Task brief: In the entries that follow, the line with "You are a GUI" opens the range and the line with "Extremadura Avante organiza" closes it; repeat that range exactly, both lines included.

The records:
╔══
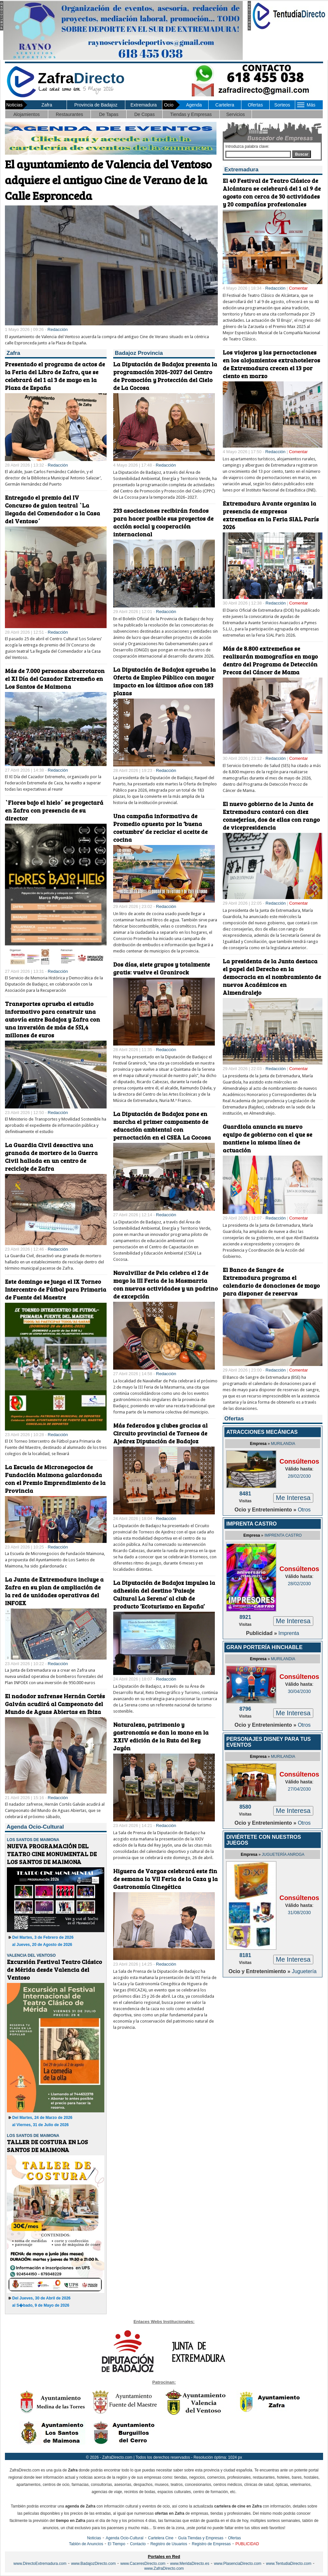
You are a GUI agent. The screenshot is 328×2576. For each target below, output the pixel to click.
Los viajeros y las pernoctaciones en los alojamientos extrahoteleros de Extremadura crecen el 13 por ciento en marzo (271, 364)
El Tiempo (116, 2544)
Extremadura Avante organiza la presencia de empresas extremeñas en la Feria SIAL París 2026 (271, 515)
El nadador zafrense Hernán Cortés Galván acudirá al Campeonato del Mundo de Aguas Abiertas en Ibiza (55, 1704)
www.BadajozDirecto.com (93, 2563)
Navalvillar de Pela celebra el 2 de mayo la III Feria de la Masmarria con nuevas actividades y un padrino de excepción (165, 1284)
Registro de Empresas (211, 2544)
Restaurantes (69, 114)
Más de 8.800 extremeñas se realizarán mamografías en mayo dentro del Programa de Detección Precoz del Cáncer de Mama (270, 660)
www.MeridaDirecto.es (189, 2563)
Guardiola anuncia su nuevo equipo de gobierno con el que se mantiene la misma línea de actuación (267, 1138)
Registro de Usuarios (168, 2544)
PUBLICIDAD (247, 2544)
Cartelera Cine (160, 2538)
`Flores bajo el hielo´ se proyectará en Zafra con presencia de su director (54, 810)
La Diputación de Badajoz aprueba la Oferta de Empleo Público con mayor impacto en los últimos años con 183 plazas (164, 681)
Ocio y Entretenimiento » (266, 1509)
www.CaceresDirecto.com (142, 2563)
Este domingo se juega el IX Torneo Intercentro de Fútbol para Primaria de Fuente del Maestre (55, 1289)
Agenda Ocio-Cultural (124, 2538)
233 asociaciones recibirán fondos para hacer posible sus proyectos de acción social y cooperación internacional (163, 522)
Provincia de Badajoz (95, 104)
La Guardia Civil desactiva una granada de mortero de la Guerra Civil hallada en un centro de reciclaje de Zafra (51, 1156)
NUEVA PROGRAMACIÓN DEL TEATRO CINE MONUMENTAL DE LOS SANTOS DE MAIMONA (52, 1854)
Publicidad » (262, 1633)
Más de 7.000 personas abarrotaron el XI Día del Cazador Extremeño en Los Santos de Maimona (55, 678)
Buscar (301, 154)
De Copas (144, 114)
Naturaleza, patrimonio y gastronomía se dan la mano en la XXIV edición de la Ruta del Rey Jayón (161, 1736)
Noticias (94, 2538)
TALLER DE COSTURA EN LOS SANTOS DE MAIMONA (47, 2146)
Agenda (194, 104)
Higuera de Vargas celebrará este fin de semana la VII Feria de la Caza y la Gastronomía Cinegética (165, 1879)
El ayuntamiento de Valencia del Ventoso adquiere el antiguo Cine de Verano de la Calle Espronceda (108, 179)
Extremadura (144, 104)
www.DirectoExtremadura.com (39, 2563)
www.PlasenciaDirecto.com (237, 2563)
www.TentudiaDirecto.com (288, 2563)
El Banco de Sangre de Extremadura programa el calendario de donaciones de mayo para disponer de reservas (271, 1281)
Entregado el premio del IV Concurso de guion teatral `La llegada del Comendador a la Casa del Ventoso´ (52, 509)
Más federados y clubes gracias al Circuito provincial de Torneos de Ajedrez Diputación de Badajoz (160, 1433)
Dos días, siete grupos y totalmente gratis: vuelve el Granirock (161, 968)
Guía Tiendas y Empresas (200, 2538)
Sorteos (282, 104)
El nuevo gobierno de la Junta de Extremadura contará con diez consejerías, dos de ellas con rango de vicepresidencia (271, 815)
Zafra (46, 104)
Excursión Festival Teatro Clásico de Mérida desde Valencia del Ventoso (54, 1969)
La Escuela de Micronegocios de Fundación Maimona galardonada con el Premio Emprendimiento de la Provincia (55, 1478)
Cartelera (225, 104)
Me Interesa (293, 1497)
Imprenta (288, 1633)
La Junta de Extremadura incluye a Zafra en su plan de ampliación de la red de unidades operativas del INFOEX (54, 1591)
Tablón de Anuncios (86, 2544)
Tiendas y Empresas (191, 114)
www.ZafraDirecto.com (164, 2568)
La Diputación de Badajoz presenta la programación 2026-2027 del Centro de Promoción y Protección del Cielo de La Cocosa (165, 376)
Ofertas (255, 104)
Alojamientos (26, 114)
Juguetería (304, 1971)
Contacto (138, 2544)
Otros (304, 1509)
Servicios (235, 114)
╚══
╔══
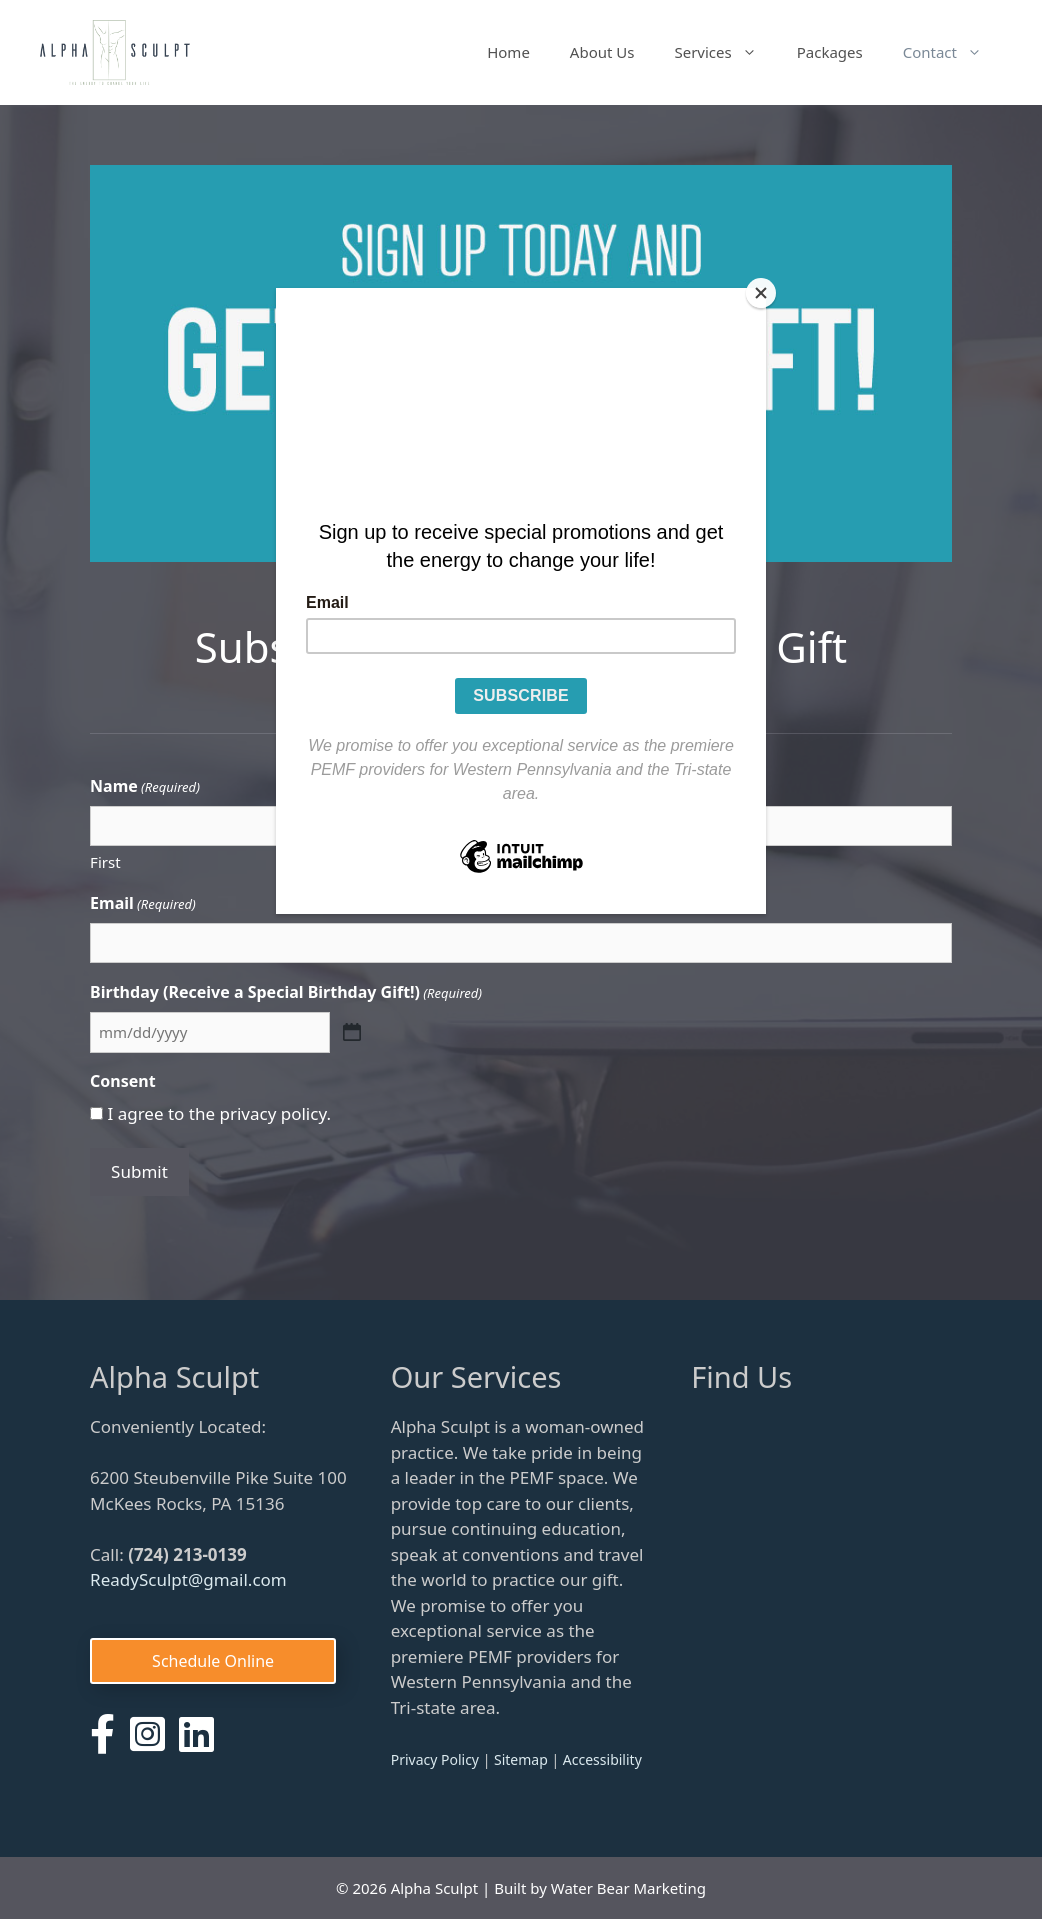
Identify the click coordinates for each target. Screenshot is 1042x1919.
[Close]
╚══
Response to the exercise:
You are a GUI agent. The screenshot is 328×2576. For each target below, output the pixel to click.
Los viajeros y las pernoctaciones en los alojamientos extrahoteleros de Extremadura crecen el 13 por ciento en marzo (271, 364)
El Tiempo (116, 2544)
Extremadura Avante organiza la presencia de empresas extremeñas en la Feria SIAL París 2026 (271, 515)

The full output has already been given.